As we want to write data to a pandas DataFrame rather than an iterator of pandas Series, we must not mix up the time spans. Therefore, we single out the daily data first. The pandasdmx.api.Response.write() method accepts an optional iterable to select a subset of the series contained in the dataset. Thus we can now generate our pandas DataFrame from daily exchange rate data only:

In [26]: daily = (s for s in data.series if s.key.FREQ == 'D')

In [27]: cur_df = data_response.write(daily)

In [28]: cur_df.shape
Out[28]: (375, 2)

In [29]: cur_df.tail()
Out[29]: 
FREQ                 D        
CURRENCY           JPY     USD
CURRENCY_DENOM     EUR     EUR
EXR_TYPE          SP00    SP00
EXR_SUFFIX           A       A
TIME_PERIOD                   
2017-06-13      123.43  1.1217
2017-06-14      123.58  1.1203
2017-06-15      122.95  1.1166
2017-06-16      124.33  1.1167
2017-06-19      124.26  1.1199

5.6.3.2. Controlling the output

The docstring of the pandasdmx.writer.data2pandas.Writer.write() method explains a number of optional arguments to control whether or not another dataframe should be generated for the attributes, which attributes it should contain, and, most importantly, if the resulting pandas Series should be concatenated to a single DataFrame at all (asframe = True is the default).

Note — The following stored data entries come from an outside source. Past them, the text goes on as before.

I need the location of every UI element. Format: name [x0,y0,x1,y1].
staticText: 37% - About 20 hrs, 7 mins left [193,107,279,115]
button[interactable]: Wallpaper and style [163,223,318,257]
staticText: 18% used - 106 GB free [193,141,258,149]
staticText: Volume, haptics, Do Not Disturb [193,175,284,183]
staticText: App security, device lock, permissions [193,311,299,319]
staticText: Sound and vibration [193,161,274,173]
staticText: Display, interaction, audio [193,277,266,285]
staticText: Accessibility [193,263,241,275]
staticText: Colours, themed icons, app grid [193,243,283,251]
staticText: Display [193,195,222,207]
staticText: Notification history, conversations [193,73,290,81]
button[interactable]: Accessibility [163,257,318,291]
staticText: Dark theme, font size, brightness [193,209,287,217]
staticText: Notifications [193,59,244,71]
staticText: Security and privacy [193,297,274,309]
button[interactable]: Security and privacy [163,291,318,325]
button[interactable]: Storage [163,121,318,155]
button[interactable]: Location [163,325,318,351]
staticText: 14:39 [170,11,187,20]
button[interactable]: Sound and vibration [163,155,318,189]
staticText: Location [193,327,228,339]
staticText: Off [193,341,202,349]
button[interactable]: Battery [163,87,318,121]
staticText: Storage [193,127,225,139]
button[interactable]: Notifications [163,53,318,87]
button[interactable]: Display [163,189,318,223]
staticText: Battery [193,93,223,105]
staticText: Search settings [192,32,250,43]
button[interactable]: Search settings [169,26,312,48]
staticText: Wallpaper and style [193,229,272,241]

5.6.3.3. Controlling index generation

The write method provides the following parameters to control index generation. This is useful to increase performance for large datasets with regular indexes (e.g. monthly data, and to avoid crashes caused by exotic datetime formats not parsed by pandas:

  • fromfreq: if True, the index will be extrapolated from the first date or period and the frequency. This is only robust if the dataset has a uniform index, e.g. has no gaps like for daily trading data.
  • reverse_obs:: if True, return observations in a series in reverse document order. This may be useful to establish chronological order, in particular incombination with fromfreq. Default is False.
  • If pandas raises parsing errors due to exotic date-time formats, set parse_time to False to obtain a string index rather than datetime index. Default is True.

5.7. Working with files

The pandasdmx.api.Request.get() method accepts two optional keyword arguments tofile and fromfile. If a file path or, in case of fromfile, a file-like object is given, any SDMX message received from the server will be written to a file, or a file will be read instead of making a request to a remote server.

The file to be read may be a zip file (new in version 0.2.1). In this case, the SDMX message must be the first file in the archive. The same works for zip files returned from an SDMX server. This happens, e.g., when Eurostat finds that the requested dataset has been too large. In this case the first request will yield a message with a footer containing a link to a zip file to be made available after some time. The link may be extracted by issuing something like:

>>> resp.footer.text[1]

and passed as url argument when calling get a second time to get the zipped data message.

Since version 0.2.1, this second request can be performed automatically through the get_footer_url parameter. It defaults to (30, 3) which means that three attempts will be made in 30 seconds intervals. This behavior is useful when requesting large datasets from Eurostat. Deactivate it by setting get_footer_url to None.

In addition, since version 0.4 you can use pandasdmx.api.Response.write_source() to save the serialized XML tree to a file.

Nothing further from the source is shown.